Collected data entries:

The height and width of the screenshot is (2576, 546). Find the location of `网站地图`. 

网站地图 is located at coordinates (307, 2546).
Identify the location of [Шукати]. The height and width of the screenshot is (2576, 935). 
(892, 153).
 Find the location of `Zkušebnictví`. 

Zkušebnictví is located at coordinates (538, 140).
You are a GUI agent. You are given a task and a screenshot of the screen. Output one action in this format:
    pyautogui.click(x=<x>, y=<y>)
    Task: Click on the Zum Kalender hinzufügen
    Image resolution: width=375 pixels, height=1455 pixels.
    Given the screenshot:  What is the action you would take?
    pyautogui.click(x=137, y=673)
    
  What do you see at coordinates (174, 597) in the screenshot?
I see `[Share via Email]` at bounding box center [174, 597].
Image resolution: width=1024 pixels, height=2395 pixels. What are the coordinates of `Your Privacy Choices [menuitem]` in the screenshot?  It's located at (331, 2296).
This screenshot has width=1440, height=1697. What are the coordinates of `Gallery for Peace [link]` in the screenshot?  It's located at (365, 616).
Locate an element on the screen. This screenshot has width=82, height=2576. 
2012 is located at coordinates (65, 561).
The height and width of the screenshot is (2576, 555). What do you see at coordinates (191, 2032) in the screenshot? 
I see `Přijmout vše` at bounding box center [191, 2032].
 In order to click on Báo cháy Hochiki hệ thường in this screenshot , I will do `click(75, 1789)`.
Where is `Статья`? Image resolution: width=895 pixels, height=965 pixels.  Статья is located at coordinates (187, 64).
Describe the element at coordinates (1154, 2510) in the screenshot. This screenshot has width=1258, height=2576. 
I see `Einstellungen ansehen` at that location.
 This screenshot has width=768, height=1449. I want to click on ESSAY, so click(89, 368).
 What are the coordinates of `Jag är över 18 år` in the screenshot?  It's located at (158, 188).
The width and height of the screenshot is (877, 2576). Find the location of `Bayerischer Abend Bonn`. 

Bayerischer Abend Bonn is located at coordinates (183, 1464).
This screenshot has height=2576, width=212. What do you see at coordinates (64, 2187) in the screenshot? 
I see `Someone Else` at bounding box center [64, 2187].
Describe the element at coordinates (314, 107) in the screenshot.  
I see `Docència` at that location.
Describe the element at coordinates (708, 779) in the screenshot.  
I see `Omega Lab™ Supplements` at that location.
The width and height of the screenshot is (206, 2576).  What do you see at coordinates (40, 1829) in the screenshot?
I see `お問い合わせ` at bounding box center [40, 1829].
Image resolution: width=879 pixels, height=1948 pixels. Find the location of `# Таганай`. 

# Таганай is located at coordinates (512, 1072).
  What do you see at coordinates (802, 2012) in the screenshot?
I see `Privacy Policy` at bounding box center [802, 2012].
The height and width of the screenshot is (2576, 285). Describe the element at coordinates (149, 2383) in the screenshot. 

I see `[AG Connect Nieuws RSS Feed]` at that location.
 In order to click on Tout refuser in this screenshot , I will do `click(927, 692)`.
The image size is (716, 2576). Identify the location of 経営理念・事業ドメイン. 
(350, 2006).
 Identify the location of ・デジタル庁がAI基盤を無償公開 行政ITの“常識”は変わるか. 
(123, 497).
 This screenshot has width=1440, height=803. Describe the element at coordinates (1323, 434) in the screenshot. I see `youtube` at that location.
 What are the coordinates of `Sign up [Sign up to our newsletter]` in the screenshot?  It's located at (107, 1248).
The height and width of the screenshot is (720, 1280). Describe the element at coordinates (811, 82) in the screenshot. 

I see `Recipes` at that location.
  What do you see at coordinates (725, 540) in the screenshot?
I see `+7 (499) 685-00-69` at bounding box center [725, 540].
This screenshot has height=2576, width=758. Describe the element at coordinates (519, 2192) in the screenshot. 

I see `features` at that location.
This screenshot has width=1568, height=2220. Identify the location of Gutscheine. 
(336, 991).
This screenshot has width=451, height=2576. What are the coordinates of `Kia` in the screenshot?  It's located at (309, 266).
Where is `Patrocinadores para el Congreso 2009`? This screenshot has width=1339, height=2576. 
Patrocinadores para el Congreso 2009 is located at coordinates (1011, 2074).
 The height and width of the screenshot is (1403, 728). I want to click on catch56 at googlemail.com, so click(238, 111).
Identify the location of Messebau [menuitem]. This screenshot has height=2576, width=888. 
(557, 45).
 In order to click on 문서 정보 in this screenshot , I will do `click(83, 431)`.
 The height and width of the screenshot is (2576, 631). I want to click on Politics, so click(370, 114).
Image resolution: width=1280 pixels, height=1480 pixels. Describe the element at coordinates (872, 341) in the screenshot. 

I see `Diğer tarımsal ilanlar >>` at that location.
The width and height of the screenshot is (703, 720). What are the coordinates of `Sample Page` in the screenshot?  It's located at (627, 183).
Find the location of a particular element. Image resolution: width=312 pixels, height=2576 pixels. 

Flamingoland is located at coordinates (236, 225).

_THE TASK_
Restate every entry exactly. Leave nothing out.

_EXERCISE RESULT_
The height and width of the screenshot is (2576, 546). Find the location of `网站地图`. 

网站地图 is located at coordinates (307, 2546).
Identify the location of [Шукати]. The height and width of the screenshot is (2576, 935). 
(892, 153).
 Find the location of `Zkušebnictví`. 

Zkušebnictví is located at coordinates (538, 140).
You are a GUI agent. You are given a task and a screenshot of the screen. Output one action in this format:
    pyautogui.click(x=<x>, y=<y>)
    Task: Click on the Zum Kalender hinzufügen
    Image resolution: width=375 pixels, height=1455 pixels.
    Given the screenshot:  What is the action you would take?
    pyautogui.click(x=137, y=673)
    
  What do you see at coordinates (174, 597) in the screenshot?
I see `[Share via Email]` at bounding box center [174, 597].
Image resolution: width=1024 pixels, height=2395 pixels. What are the coordinates of `Your Privacy Choices [menuitem]` in the screenshot?  It's located at (331, 2296).
This screenshot has width=1440, height=1697. What are the coordinates of `Gallery for Peace [link]` in the screenshot?  It's located at (365, 616).
Locate an element on the screen. This screenshot has width=82, height=2576. 
2012 is located at coordinates (65, 561).
The height and width of the screenshot is (2576, 555). What do you see at coordinates (191, 2032) in the screenshot? 
I see `Přijmout vše` at bounding box center [191, 2032].
 In order to click on Báo cháy Hochiki hệ thường in this screenshot , I will do `click(75, 1789)`.
Where is `Статья`? Image resolution: width=895 pixels, height=965 pixels.  Статья is located at coordinates (187, 64).
Describe the element at coordinates (1154, 2510) in the screenshot. This screenshot has width=1258, height=2576. 
I see `Einstellungen ansehen` at that location.
 This screenshot has width=768, height=1449. I want to click on ESSAY, so click(89, 368).
 What are the coordinates of `Jag är över 18 år` in the screenshot?  It's located at (158, 188).
The width and height of the screenshot is (877, 2576). Find the location of `Bayerischer Abend Bonn`. 

Bayerischer Abend Bonn is located at coordinates (183, 1464).
This screenshot has height=2576, width=212. What do you see at coordinates (64, 2187) in the screenshot? 
I see `Someone Else` at bounding box center [64, 2187].
Describe the element at coordinates (314, 107) in the screenshot.  
I see `Docència` at that location.
Describe the element at coordinates (708, 779) in the screenshot.  
I see `Omega Lab™ Supplements` at that location.
The width and height of the screenshot is (206, 2576).  What do you see at coordinates (40, 1829) in the screenshot?
I see `お問い合わせ` at bounding box center [40, 1829].
Image resolution: width=879 pixels, height=1948 pixels. Find the location of `# Таганай`. 

# Таганай is located at coordinates (512, 1072).
  What do you see at coordinates (802, 2012) in the screenshot?
I see `Privacy Policy` at bounding box center [802, 2012].
The height and width of the screenshot is (2576, 285). Describe the element at coordinates (149, 2383) in the screenshot. 

I see `[AG Connect Nieuws RSS Feed]` at that location.
 In order to click on Tout refuser in this screenshot , I will do `click(927, 692)`.
The image size is (716, 2576). Identify the location of 経営理念・事業ドメイン. 
(350, 2006).
 Identify the location of ・デジタル庁がAI基盤を無償公開 行政ITの“常識”は変わるか. 
(123, 497).
 This screenshot has width=1440, height=803. Describe the element at coordinates (1323, 434) in the screenshot. I see `youtube` at that location.
 What are the coordinates of `Sign up [Sign up to our newsletter]` in the screenshot?  It's located at (107, 1248).
The height and width of the screenshot is (720, 1280). Describe the element at coordinates (811, 82) in the screenshot. 

I see `Recipes` at that location.
  What do you see at coordinates (725, 540) in the screenshot?
I see `+7 (499) 685-00-69` at bounding box center [725, 540].
This screenshot has height=2576, width=758. Describe the element at coordinates (519, 2192) in the screenshot. 

I see `features` at that location.
This screenshot has width=1568, height=2220. Identify the location of Gutscheine. 
(336, 991).
This screenshot has width=451, height=2576. What are the coordinates of `Kia` in the screenshot?  It's located at (309, 266).
Where is `Patrocinadores para el Congreso 2009`? This screenshot has width=1339, height=2576. 
Patrocinadores para el Congreso 2009 is located at coordinates (1011, 2074).
 The height and width of the screenshot is (1403, 728). I want to click on catch56 at googlemail.com, so click(238, 111).
Identify the location of Messebau [menuitem]. This screenshot has height=2576, width=888. 
(557, 45).
 In order to click on 문서 정보 in this screenshot , I will do `click(83, 431)`.
 The height and width of the screenshot is (2576, 631). I want to click on Politics, so click(370, 114).
Image resolution: width=1280 pixels, height=1480 pixels. Describe the element at coordinates (872, 341) in the screenshot. 

I see `Diğer tarımsal ilanlar >>` at that location.
The width and height of the screenshot is (703, 720). What are the coordinates of `Sample Page` in the screenshot?  It's located at (627, 183).
Find the location of a particular element. Image resolution: width=312 pixels, height=2576 pixels. 

Flamingoland is located at coordinates (236, 225).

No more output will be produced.